Contractors Build Wall “Samples” For Trump To View

“Build The Wall!”

“Build the Wall!” became a poplar chant of the 2016 campaign, along with, ‘Lock Her Up’. While both have all the real world meaning of ‘Gabba Gabba Hey!’, only the former has actually been carried over as presidential policy, having some very interesting effects on cross-border relations both to the south and the north. Even so, the rhetoric about a border wall has a special form of crazy and stupid related to it, greater than nearly anything else Trump has ever said, except perhaps describing “Falling in love” with North Korean dictator, Kim Jung Un.

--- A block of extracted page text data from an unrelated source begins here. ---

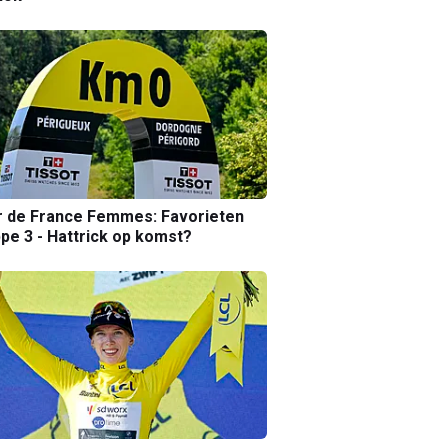
r de France Femmes: Favorieten
pe 3 - Hattrick op komst?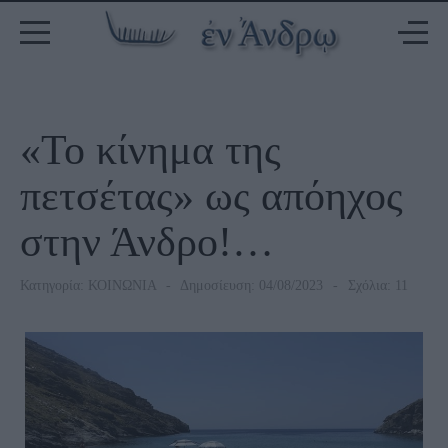
«Το κίνημα της
πετσέτας» ως απόηχος
στην Άνδρο!…
Κατηγορία:
ΚΟΙΝΩΝΙΑ
Δημοσίευση: 04/08/2023
Σχόλια: 11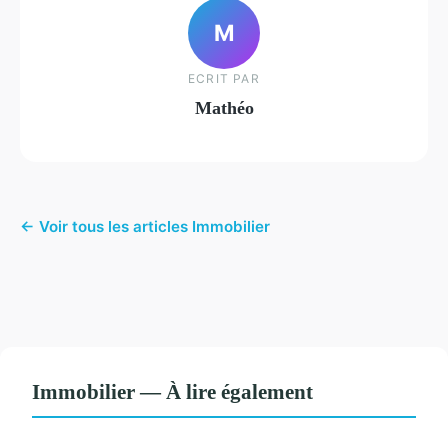
M
ECRIT PAR
Mathéo
← Voir tous les articles Immobilier
Immobilier — À lire également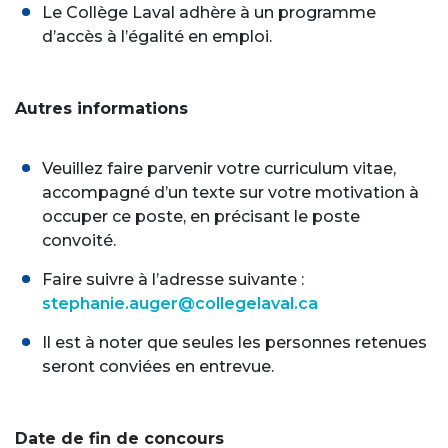
Le Collège Laval adhère à un programme
d’accès à l’égalité en emploi.
Autres informations
Veuillez faire parvenir votre curriculum vitae,
accompagné d’un texte sur votre motivation à
occuper ce poste, en précisant le poste
convoité.
Faire suivre à l’adresse suivante :
stephanie.auger@collegelaval.ca
Il est à noter que seules les personnes retenues
seront conviées en entrevue.
Date de fin de concours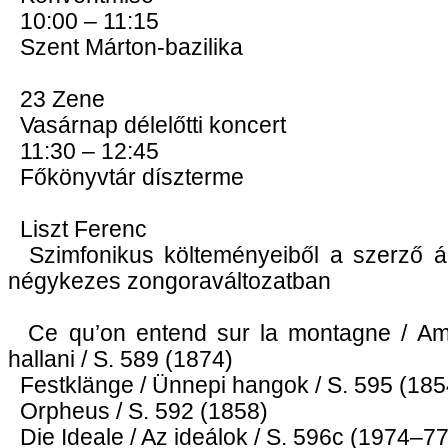
10:00 – 11:15
Szent Márton-bazilika
23 Zene
Vasárnap délelőtti koncert
11:30 – 12:45
Főkönyvtár díszterme
Liszt Ferenc
Szimfonikus költeményeiből a szerző ált
négykezes zongoraváltozatban
Ce qu’on entend sur la montagne / Am
hallani / S. 589 (1874)
Festklänge / Ünnepi hangok / S. 595 (18
Orpheus / S. 592 (1858)
Die Ideale / Az ideálok / S. 596c (1974–77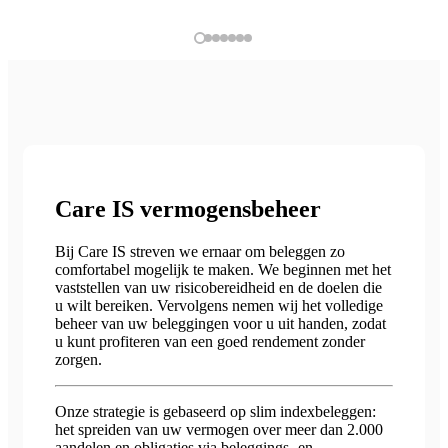
Care IS vermogensbeheer
Bij Care IS streven we ernaar om beleggen zo
comfortabel mogelijk te maken. We beginnen met het
vaststellen van uw risicobereidheid en de doelen die
u wilt bereiken. Vervolgens nemen wij het volledige
beheer van uw beleggingen voor u uit handen, zodat
u kunt profiteren van een goed rendement zonder
zorgen.
Onze strategie is gebaseerd op slim indexbeleggen:
het spreiden van uw vermogen over meer dan 2.000
aandelen en obligaties via beleggings- en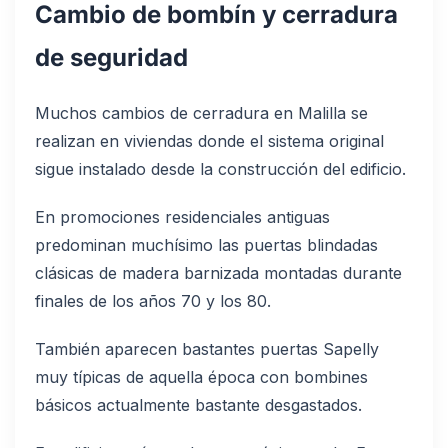
Cambio de bombín y cerradura
de seguridad
Muchos cambios de cerradura en Malilla se
realizan en viviendas donde el sistema original
sigue instalado desde la construcción del edificio.
En promociones residenciales antiguas
predominan muchísimo las puertas blindadas
clásicas de madera barnizada montadas durante
finales de los años 70 y los 80.
También aparecen bastantes puertas Sapelly
muy típicas de aquella época con bombines
básicos actualmente bastante desgastados.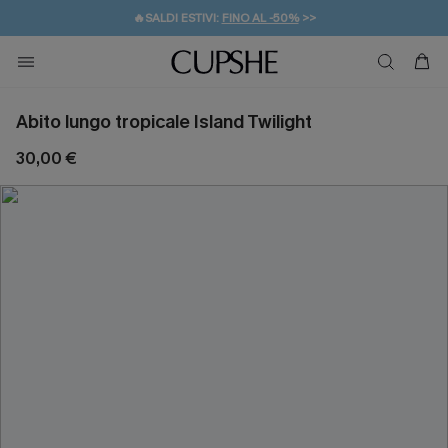
🔥SALDI ESTIVI:
FINO AL -50%
>>
💌REGALO PER I NUOVI: 20% DI SCONTO*
🚚SPEDIZIONE GRATUITA DA 49€
Abito lungo tropicale Island Twilight
30,00 €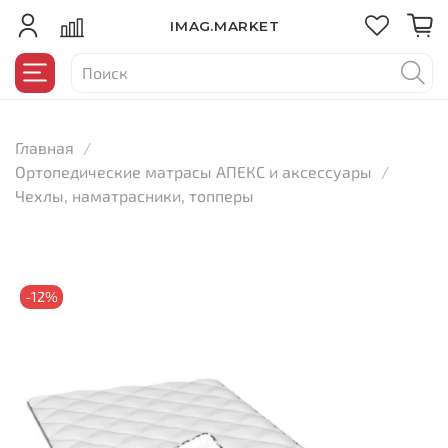
IMAG.MARKET
Главная
Ортопедические матрасы АПЕКС и аксессуары
Чехлы, наматрасники, топперы
-12%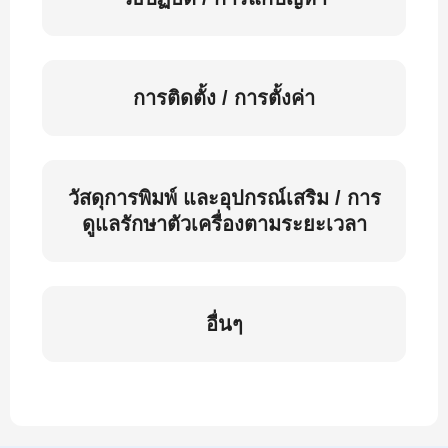
การติดตั้ง / การตั้งค่า
วัสดุการพิมพ์ และอุปกรณ์เสริม / การ
ดูแลรักษาตัวเครื่องตามระยะเวลา
อื่นๆ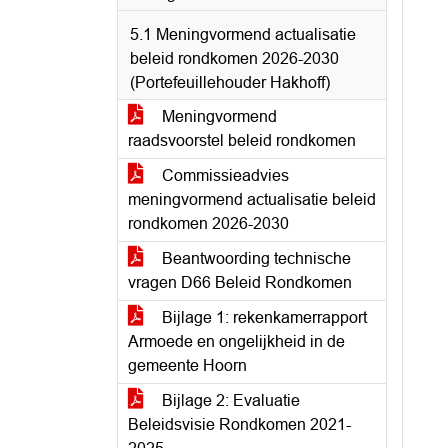
5.1 Meningvormend actualisatie
beleid rondkomen 2026-2030
(Portefeuillehouder Hakhoff)
Meningvormend
raadsvoorstel beleid rondkomen
Commissieadvies
meningvormend actualisatie beleid
rondkomen 2026-2030
Beantwoording technische
vragen D66 Beleid Rondkomen
Bijlage 1: rekenkamerrapport
Armoede en ongelijkheid in de
gemeente Hoorn
Bijlage 2: Evaluatie
Beleidsvisie Rondkomen 2021-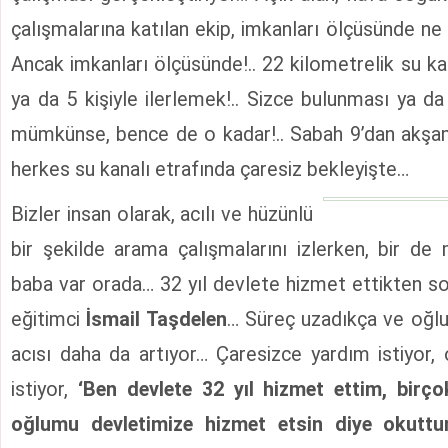
çalışmalarına katılan ekip, imkanları ölçüsünde 
Ancak imkanları ölçüsünde!.. 22 kilometrelik su k
ya da 5 kişiyle ilerlemek!.. Sizce bulunması ya d
mümkünse, bence de o kadar!.. Sabah 9’dan akşam
herkes su kanalı etrafında çaresiz bekleyişte…
Bizler insan olarak, acılı ve hüzünlü
bir şekilde arama çalışmalarını izlerken, bir de
baba var orada… 32 yıl devlete hizmet ettikten so
eğitimci
İsmail Taşdelen
… Süreç uzadıkça ve oğlun
acısı daha da artıyor… Çaresizce yardım istiyor,
istiyor,
‘Ben devlete 32 yıl hizmet ettim, birçok
oğlumu devletimize hizmet etsin diye okutt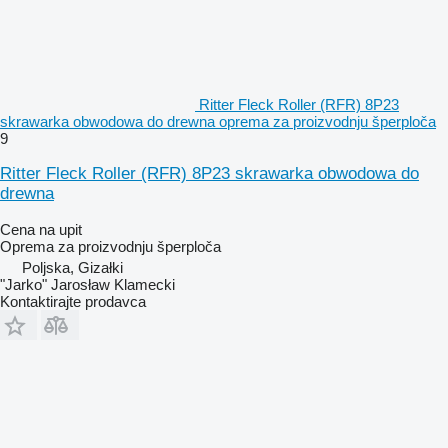
Ritter Fleck Roller (RFR) 8P23
skrawarka obwodowa do drewna oprema za proizvodnju šperploča
9
Ritter Fleck Roller (RFR) 8P23 skrawarka obwodowa do
drewna
Cena na upit
Oprema za proizvodnju šperploča
Poljska, Gizałki
"Jarko" Jarosław Klamecki
Kontaktirajte prodavca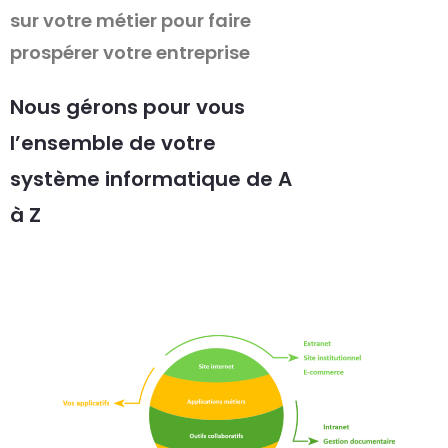
sur votre métier pour faire
prospérer votre entreprise
Nous gérons pour vous
l’ensemble de votre
système informatique de A
à Z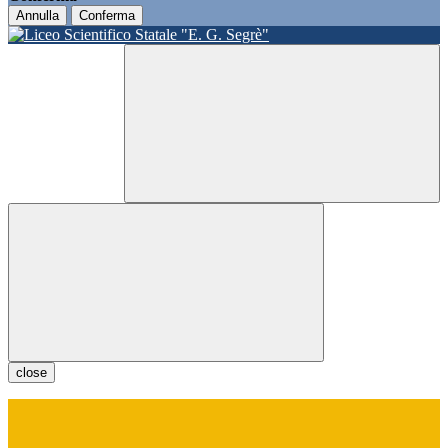
Annulla
Conferma
close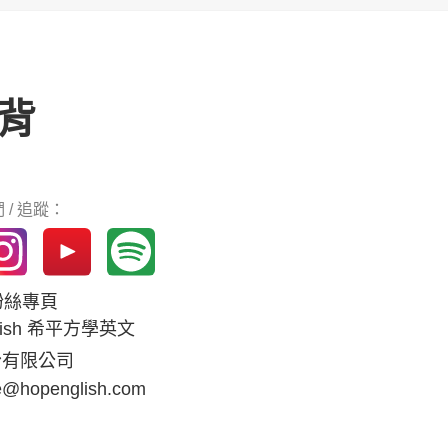
背
 / 追蹤：
k粉絲專頁
glish 希平方學英文
份有限公司
e@hopenglish.com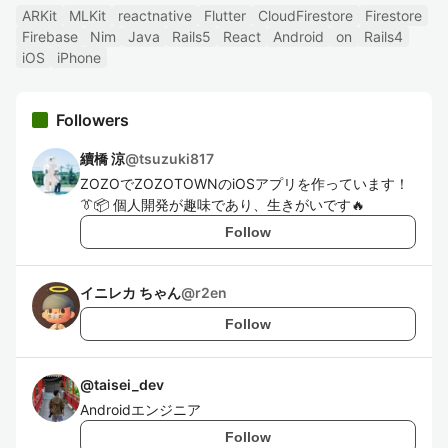
ARKit
MLKit
reactnative
Flutter
CloudFirestore
Firestore
Firebase
Nim
Java
Rails5
React
Android
on
Rails4
iOS
iPhone
Followers
續橋 涼
@
tsuzuki817
ZOZOでZOZOTOWNのiOSアプリを作っています！
👔📦 個人開発が趣味であり、生きがいです🔥
Follow
イニレカ ちゃん
@
r2en
Follow
@
taisei_dev
Androidエンジニア
Follow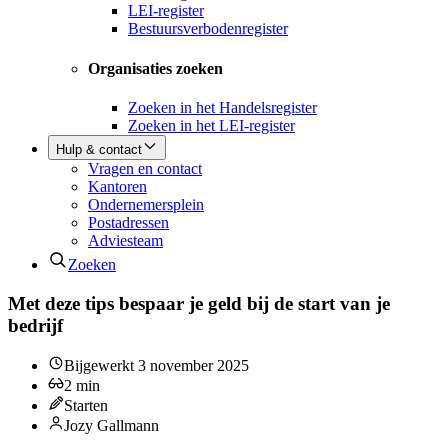
LEI-register
Bestuursverbodenregister
Organisaties zoeken
Zoeken in het Handelsregister
Zoeken in het LEI-register
Hulp & contact
Vragen en contact
Kantoren
Ondernemersplein
Postadressen
Adviesteam
Zoeken
Met deze tips bespaar je geld bij de start van je
bedrijf
Bijgewerkt
3 november 2025
2
min
Starten
Jozy Gallmann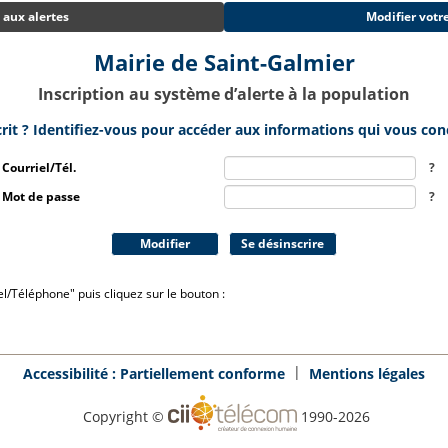
e aux alertes
Modifier votre
Mairie de Saint-Galmier
Inscription au système d’alerte à la population
crit ? Identifiez-vous pour accéder aux informations qui vous con
Courriel/Tél.
?
Mot de passe
?
/Téléphone" puis cliquez sur le bouton :​
|
Accessibilité : Partiellement conforme
Mentions légales
Copyright ©
1990-2026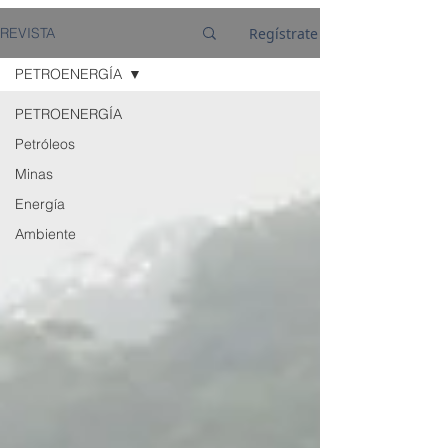
Regístrate
REVISTA
PETROENERGÍA
PETROENERGÍA
Petróleos
Minas
Energía
Ambiente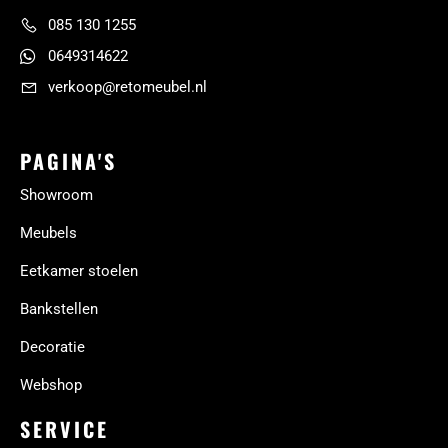
085 130 1255
0649314622
verkoop@retomeubel.nl
PAGINA'S
Showroom
Meubels
Eetkamer stoelen
Bankstellen
Decoratie
Webshop
SERVICE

Berliners Celebrate the End To The Berlin Wall

Very much aside from the assertion that the Mexican government is going to be footing the bill for a wall meant to keep its citizens from cross-border travel, the other challenges are cost and topography, while daunting, are far from insurmountable. Trump’s wall if it extended the entire southern border would crawl across the deserts of California, Arizona, New Mexico and Texas for a total of 1,957 miles. To put that in perspective, the Berlin Wall is 87 miles long, 11 feet high and three feet thick.

Berlin Wall

Building a similar wall between the U.S. and Mexico, while extremely expensive, and needing to be built up mountains and over rivers, is technically possible. Homeland Security estimates the cost at $17 million dollars per mile. Gulp. Do we really have the national will or financial wear-with-all to build such an absurdity, when we are facing a pending infrastructure collapse, a faltering health care system where care is denied to millions of citizens, as well as a staggering and ballooning foreign debt? Just doing a reality check, folks.